*** Working data Section Begins ***

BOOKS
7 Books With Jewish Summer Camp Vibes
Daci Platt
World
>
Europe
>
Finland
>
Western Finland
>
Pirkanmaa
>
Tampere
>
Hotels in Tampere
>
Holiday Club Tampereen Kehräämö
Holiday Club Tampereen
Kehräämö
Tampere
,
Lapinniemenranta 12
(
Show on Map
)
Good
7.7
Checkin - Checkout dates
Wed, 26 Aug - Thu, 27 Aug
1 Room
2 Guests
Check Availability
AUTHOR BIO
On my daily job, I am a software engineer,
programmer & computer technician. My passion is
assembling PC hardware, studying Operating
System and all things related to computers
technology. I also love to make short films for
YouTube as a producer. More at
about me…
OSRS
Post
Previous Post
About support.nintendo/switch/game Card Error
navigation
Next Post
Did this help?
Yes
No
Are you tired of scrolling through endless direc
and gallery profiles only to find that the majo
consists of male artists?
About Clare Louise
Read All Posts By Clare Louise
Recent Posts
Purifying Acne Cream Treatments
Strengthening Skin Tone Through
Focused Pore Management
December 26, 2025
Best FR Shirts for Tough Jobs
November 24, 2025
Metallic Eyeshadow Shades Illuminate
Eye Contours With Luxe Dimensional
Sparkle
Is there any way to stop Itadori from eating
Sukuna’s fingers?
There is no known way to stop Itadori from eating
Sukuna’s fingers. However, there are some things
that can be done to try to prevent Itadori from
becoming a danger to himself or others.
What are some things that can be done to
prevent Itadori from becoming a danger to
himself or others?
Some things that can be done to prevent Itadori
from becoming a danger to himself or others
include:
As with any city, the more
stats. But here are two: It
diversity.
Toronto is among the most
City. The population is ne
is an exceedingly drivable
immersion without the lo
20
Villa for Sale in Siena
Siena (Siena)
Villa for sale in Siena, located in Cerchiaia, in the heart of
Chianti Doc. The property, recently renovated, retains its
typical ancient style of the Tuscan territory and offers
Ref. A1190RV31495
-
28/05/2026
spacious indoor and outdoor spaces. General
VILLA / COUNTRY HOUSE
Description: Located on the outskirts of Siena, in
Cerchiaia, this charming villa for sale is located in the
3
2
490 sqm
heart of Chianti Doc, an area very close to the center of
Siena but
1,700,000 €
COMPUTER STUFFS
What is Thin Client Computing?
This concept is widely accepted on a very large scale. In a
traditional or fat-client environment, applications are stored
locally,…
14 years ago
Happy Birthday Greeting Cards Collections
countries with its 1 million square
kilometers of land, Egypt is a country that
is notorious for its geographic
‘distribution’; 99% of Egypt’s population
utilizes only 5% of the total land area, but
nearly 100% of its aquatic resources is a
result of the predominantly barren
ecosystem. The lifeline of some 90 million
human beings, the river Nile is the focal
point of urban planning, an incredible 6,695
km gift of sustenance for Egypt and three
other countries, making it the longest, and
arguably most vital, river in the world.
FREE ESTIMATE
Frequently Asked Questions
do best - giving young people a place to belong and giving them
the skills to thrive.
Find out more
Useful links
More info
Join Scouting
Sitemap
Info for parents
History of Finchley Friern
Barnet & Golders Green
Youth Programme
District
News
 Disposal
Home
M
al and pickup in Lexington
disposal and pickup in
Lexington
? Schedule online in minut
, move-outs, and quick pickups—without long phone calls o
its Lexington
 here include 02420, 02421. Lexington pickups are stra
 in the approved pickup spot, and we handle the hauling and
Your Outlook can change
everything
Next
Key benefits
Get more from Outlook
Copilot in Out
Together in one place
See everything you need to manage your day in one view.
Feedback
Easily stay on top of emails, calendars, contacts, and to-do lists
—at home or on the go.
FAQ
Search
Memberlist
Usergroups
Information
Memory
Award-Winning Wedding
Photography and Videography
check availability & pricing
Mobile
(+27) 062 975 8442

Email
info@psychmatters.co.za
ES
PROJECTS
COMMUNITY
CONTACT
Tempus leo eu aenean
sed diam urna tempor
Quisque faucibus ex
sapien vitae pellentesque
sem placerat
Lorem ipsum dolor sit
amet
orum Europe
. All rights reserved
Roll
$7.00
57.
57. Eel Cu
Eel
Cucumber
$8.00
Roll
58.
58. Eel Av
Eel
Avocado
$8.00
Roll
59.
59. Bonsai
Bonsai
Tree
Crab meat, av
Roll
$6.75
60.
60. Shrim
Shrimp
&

*** Working data Section Ends ***

## Exercise description
What should come out is the exact run of lines from the one holding "of Egypt’s population" through the end of the records above, and nothing besides.

## Response for this exercise
‘distribution’; 99% of Egypt’s population
utilizes only 5% of the total land area, but
nearly 100% of its aquatic resources is a
result of the predominantly barren
ecosystem. The lifeline of some 90 million
human beings, the river Nile is the focal
point of urban planning, an incredible 6,695
km gift of sustenance for Egypt and three
other countries, making it the longest, and
arguably most vital, river in the world.
FREE ESTIMATE
Frequently Asked Questions
do best - giving young people a place to belong and giving them
the skills to thrive.
Find out more
Useful links
More info
Join Scouting
Sitemap
Info for parents
History of Finchley Friern
Barnet & Golders Green
Youth Programme
District
News
 Disposal
Home
M
al and pickup in Lexington
disposal and pickup in
Lexington
? Schedule online in minut
, move-outs, and quick pickups—without long phone calls o
its Lexington
 here include 02420, 02421. Lexington pickups are stra
 in the approved pickup spot, and we handle the hauling and
Your Outlook can change
everything
Next
Key benefits
Get more from Outlook
Copilot in Out
Together in one place
See everything you need to manage your day in one view.
Feedback
Easily stay on top of emails, calendars, contacts, and to-do lists
—at home or on the go.
FAQ
Search
Memberlist
Usergroups
Information
Memory
Award-Winning Wedding
Photography and Videography
check availability & pricing
Mobile
(+27) 062 975 8442

Email
info@psychmatters.co.za
ES
PROJECTS
COMMUNITY
CONTACT
Tempus leo eu aenean
sed diam urna tempor
Quisque faucibus ex
sapien vitae pellentesque
sem placerat
Lorem ipsum dolor sit
amet
orum Europe
. All rights reserved
Roll
$7.00
57.
57. Eel Cu
Eel
Cucumber
$8.00
Roll
58.
58. Eel Av
Eel
Avocado
$8.00
Roll
59.
59. Bonsai
Bonsai
Tree
Crab meat, av
Roll
$6.75
60.
60. Shrim
Shrimp
&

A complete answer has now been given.